I know, Huskies fans. I know. That was not the most polite way to begin a quick recap of yet another November win for this young, tenacious group of players. It's probably a huge bummer, actually. But it is something I thought to myself watching Connecticut outlast in-state rival (ha) Quinnipiac Sunday night: If this team could get in the tournament, it would be awfully exciting to watch.
As it happens, with just one more game in the Paradise Jam -- a chalky championship showdown with New Mexico -- Monday night will be the last time we get to see this team play an elimination game. We'll see how things hold up during the drudgery of the regular season. But right now, it's hard not to be impressed. That starts with Shabazz Napier, who scored 23 of his career-high 29 in the final 4 minutes of regulation and the two overtime periods, including a game-tying bucket on the penultimate possession of regulation that was just a blatant display of speed superiority. It was as if Napier woke up late in the game, realized no Bobcat could guard him and played the rest of his 47 minutes accordingly. Meanwhile, he and Ryan Boatright combined to shoot 23-for-25 from the line.
The Huskies may have a lot of ugly shooting nights like Monday night, and they may not be as good as the performance against Michigan State would suggest. But they are playing hard. And they are fun to watch.
New Mexico 70, George Mason 69: There is a fair amount of anticipation regarding this New Mexico team, because they spent most of the offseason being so vastly underrated a full-fledged backlash is now underway. The real test will come against aforementioned UConn Monday night. (Stay tuned for a preview this afternoon.) But in the meantime it's hard to know exactly what to make of a team that needed a last-second Tony Snell rainbow 3-pointer to take down this George Mason team. Or maybe it's time to revise gloomy predictions for Mason, which now owns wins over Virginia and Mercer, lost by five at Bucknell (no shame in that; Mike Muscala can ball) and gave New Mexico everything it wanted and more. Monday night will offer more clues.

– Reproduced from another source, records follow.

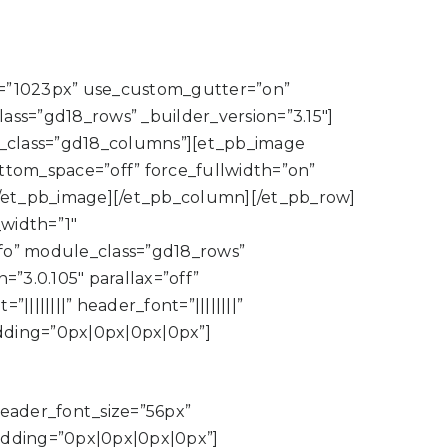
=”1023px” use_custom_gutter=”on”
s=”gd18_rows” _builder_version=”3.15″]
le_class=”gd18_columns”][et_pb_image
ottom_space=”off” force_fullwidth=”on”
/et_pb_image][/et_pb_column][/et_pb_row]
width=”1″
o” module_class=”gd18_rows”
”3.0.105″ parallax=”off”
||||||” header_font=”||||||||”
dding=”0px|0px|0px|0px”]
 header_font_size=”56px”
adding=”0px|0px|0px|0px”]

Oklahoma State 76, No. 6 NC State 56: See Myron Medcalf's closer look at Oklahoma State's utter trouncing of NC State for all your analysis needs. I'll just say one thing: NC State is clearly better than last season. This was a gross loss. It'll recover. But it was never the sixth-best team in the country. It barely made the tournament last season. How quickly we forget.

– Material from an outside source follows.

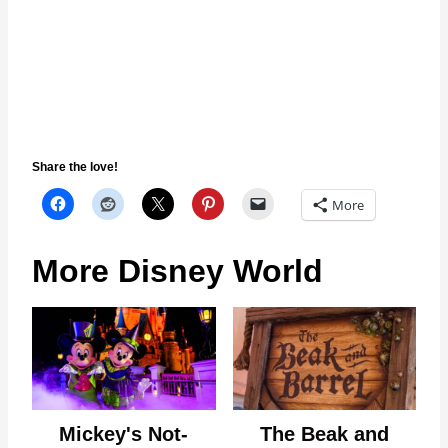
Share the love!
More
More Disney World
Mickey's Not-
The Beak and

No. 16 Baylor 97, St. John's 78: There's not a lot to analyze here: Brady Heslip had the game of his life (29 points, 8-of-12 from 3), the Bears all scored with ease and rebounded 58 percent of their misses and got to the line all the time and cruised to an easy win after a disappointing loss to Colorado at the weekend. But I am interested in St. John's. That is a truly promising team, talent-wise, but it appears to lack two things: 1) A forward who can score on the low block (as opposed to shooting 15-to-18-foot jumpers) and 2) a coherent game plan beyond "outrun, outjump." That's not a slight on coach Steve Lavin; if I wielded that much athletic ability, I'd try to run everybody out of the gym, too. But the lack of a Plan B, particularly against teams that match or outstrip your athleticism, can get you run out of the gym just as quickly.